# Example - Book recommendations

### Introduction

**Bookcrossing** is defined as *the practice of leaving a book in a public place to be picked up and read by others, who then do likewise*. The term is derived from BookCrossing (`bookcrossing.com`), a free online book club which was founded to encourage the practice, aiming to *make the whole world a library*.

The crossing or exchanging of books may take any of a number of forms, including wild-releasing books in public, direct swaps with other members of the websites, or *book rings* in which books travel in a specified order to participants who want to read a certain book. The community aspect of BookCrossing has grown and expanded in the form of blog or forum discussions, mailing lists and annual conventions throughout the world.

BookCrossing was launched on April 21, 2001. By November 2019, there were over 1.9 million members and over 13 million books traveling through 132 countries, of which over 25 thousand books newly "released in the wild" in the previous month across over 60 countries. Over 80% of the books were released in the eight most active countries (Germany, United States, Spain, Italy, Australia, United Kingdom, the Netherlands and Brasil). The world's first official International BookCrossing Day took place on April 21st, 2014.
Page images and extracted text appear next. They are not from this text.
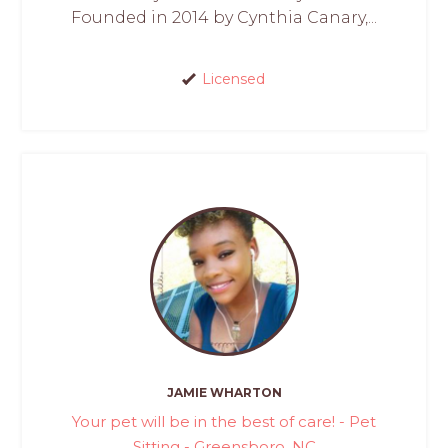
Founded in 2014 by Cynthia Canary,...
Licensed
JAMIE WHARTON
Your pet will be in the best of care! - Pet
Sitting - Greensboro, NC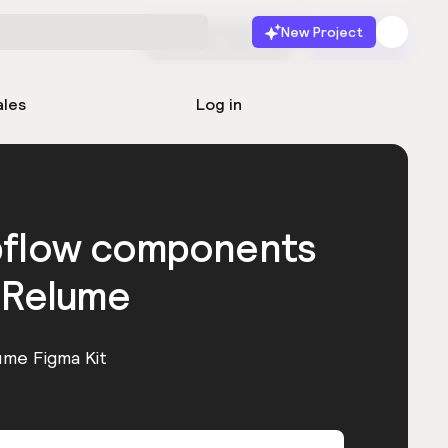
New Project
Start for free
Launch
ales
Log in
bflow components
 Relume
ume Figma Kit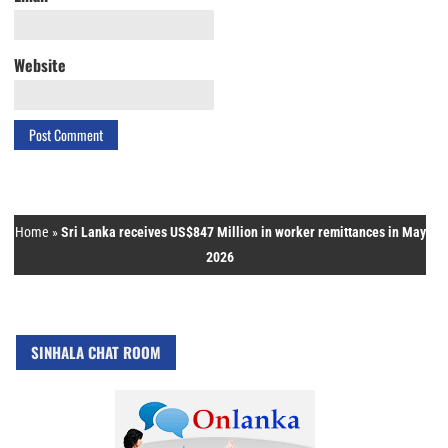
Website
Home
»
Sri Lanka receives US$847 Million in worker remittances in May
2026
SINHALA CHAT ROOM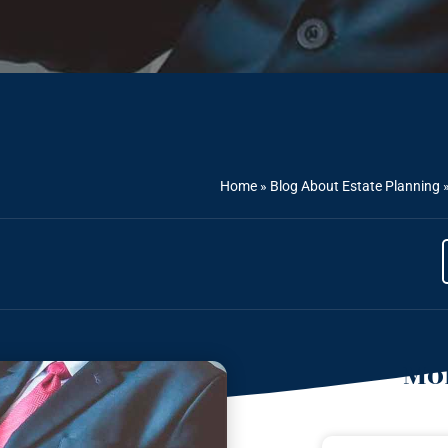
Home
»
Blog About Estate Planning
Mor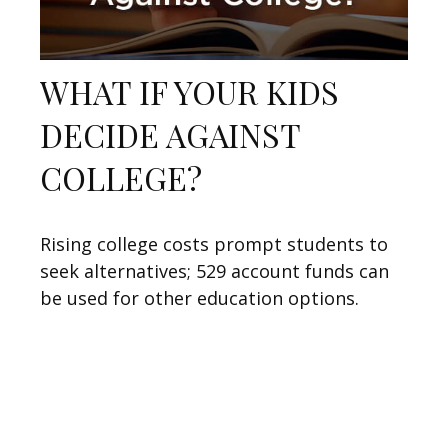
WHAT IF YOUR KIDS
DECIDE AGAINST
COLLEGE?
Rising college costs prompt students to
seek alternatives; 529 account funds can
be used for other education options.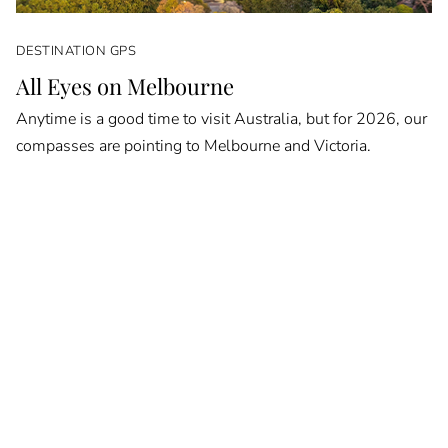
DESTINATION GPS
All Eyes on Melbourne
Anytime is a good time to visit Australia, but for 2026, our
compasses are pointing to Melbourne and Victoria.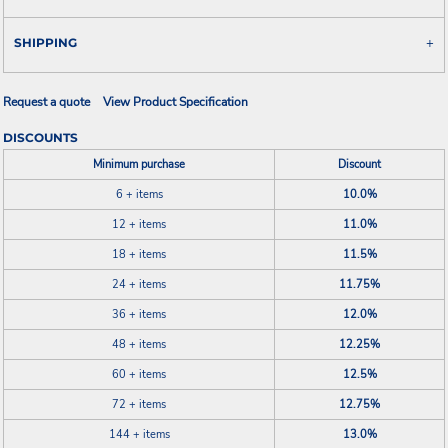
SHIPPING
Request a quote
View Product Specification
DISCOUNTS
Minimum purchase
Discount
6 + items
10.0%
12 + items
11.0%
18 + items
11.5%
24 + items
11.75%
36 + items
12.0%
48 + items
12.25%
60 + items
12.5%
72 + items
12.75%
144 + items
13.0%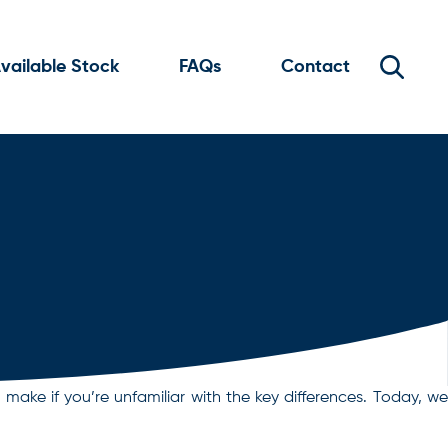
vailable Stock
FAQs
Contact
ake if you’re unfamiliar with the key differences. Today, we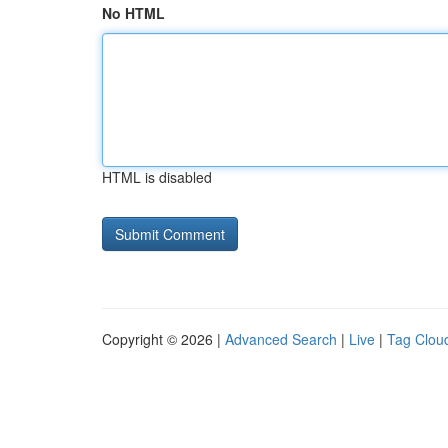
No HTML
HTML is disabled
Copyright © 2026 |
Advanced Search
|
Live
|
Tag Clou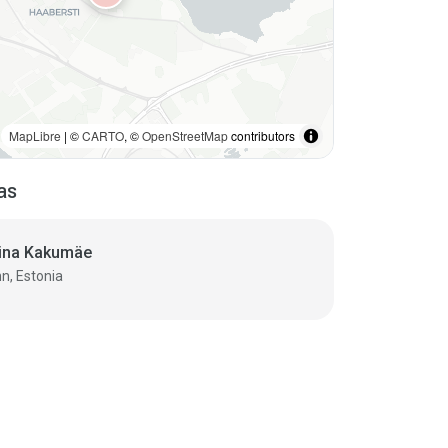
MapLibre
| ©
CARTO
, ©
OpenStreetMap
contributors
as
ina Kakumäe
nn, Estonia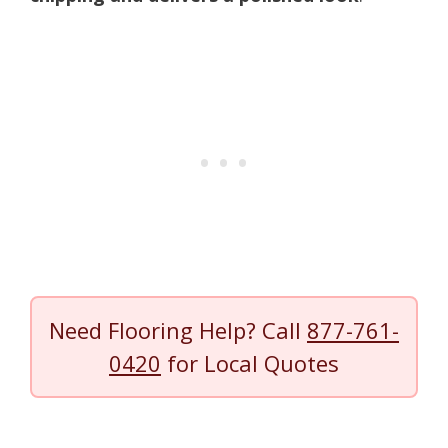
Need Flooring Help? Call
877-761-
0420
for Local Quotes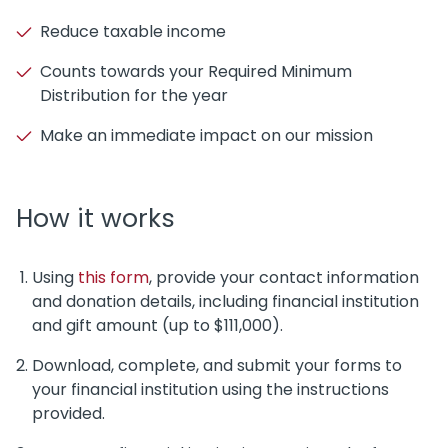
Reduce taxable income
Counts towards your Required Minimum
Distribution for the year
Make an immediate impact on our mission
How it works
Using
this form
, provide your contact information
and donation details, including financial institution
and gift amount (up to $111,000).
Download, complete, and submit your forms to
your financial institution using the instructions
provided.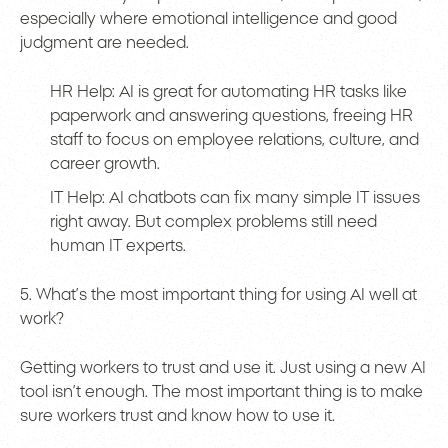
especially where emotional intelligence and good
judgment are needed.
HR Help: AI is great for automating HR tasks like
paperwork and answering questions, freeing HR
staff to focus on employee relations, culture, and
career growth.
IT Help: AI chatbots can fix many simple IT issues
right away. But complex problems still need
human IT experts.
5. What’s the most important thing for using AI well at
work?
Getting workers to trust and use it. Just using a new AI
tool isn’t enough. The most important thing is to make
sure workers trust and know how to use it.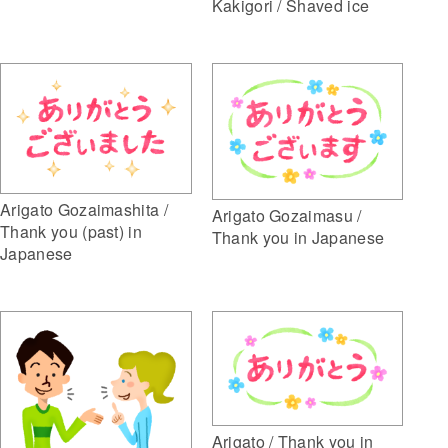
Kakigori / Shaved ice
Arigato Gozaimashita /
Arigato Gozaimasu /
Thank you (past) in
Thank you in Japanese
Japanese
Arigato / Thank you in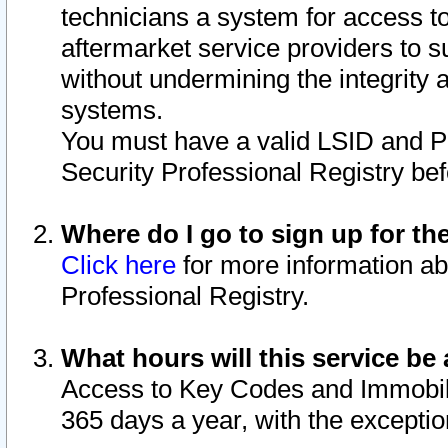
technicians a system for access to 
aftermarket service providers to 
without undermining the integrity 
systems.
You must have a valid LSID and 
Security Professional Registry bef
Where do I go to sign up for th
Click here
for more information ab
Professional Registry.
What hours will this service be 
Access to Key Codes and Immobiliz
365 days a year, with the excepti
Cai-Nicolas Zeigler collected over one million ratings of books from the BookCrossing website. Since the books are identified by the ISBN, what we call here a book is, really, an edition of a book. Popular books, such as *Harry Potter and the Sorcerer's Stone*, have several editions in this database.

### The data

The data for this example come in three tables. The file `book_users.csv` contains information about 278,858 users. The columns are:

* `user`, the user's ID (anonymized).

* `location`, the user's location, as 'city, state, country'. Example: `moscow, yukon territory, russia`.

* `age`, the user's age, in years. Almost 40% of the data are missing.

The file `book_items.csv` contains information about 271,360 books on circulation. The columns are: 

* `isbn`, the ISBN code of the book, which works as the book ID. Invalid ISBN's have already been removed.

* `title`, the title of the book.

* `author`, the book's author, obtained from Amazon Web Services. In case of several authors, only the first one is provided. One value missing.

* `year`, the year of publication, obtained from Amazon Web Services. 1.7% of the values missing.

* `publisher`, the book's publisher, obtained from Amazon Web Services. Two values missing.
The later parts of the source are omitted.